▶ _What you have to do_: Every line of the entries below from the one containing "пустоту, которую заполняло" to the one containing "неожиданного слияния божественной", both ends included, must be written out exactly. No other line belongs in the answer.

(Dataset excerpts)

==================================================

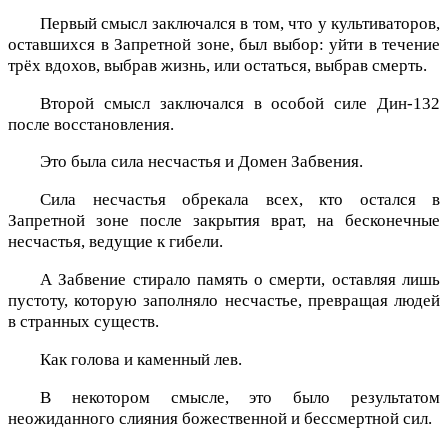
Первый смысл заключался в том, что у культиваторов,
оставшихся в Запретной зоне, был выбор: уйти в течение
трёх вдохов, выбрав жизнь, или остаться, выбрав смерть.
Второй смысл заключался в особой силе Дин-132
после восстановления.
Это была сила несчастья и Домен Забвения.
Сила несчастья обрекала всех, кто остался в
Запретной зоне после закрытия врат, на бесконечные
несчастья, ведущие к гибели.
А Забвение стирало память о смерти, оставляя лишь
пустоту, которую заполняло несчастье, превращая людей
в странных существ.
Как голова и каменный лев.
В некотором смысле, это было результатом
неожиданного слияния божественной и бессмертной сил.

==================================================

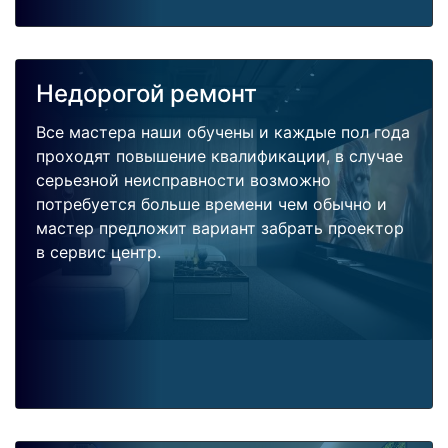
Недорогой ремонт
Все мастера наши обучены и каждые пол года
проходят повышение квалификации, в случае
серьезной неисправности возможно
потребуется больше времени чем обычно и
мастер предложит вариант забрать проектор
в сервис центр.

==================================================

▶ _Solution_:
пустоту, которую заполняло несчастье, превращая людей
в странных существ.
Как голова и каменный лев.
В некотором смысле, это было результатом
неожиданного слияния божественной и бессмертной сил.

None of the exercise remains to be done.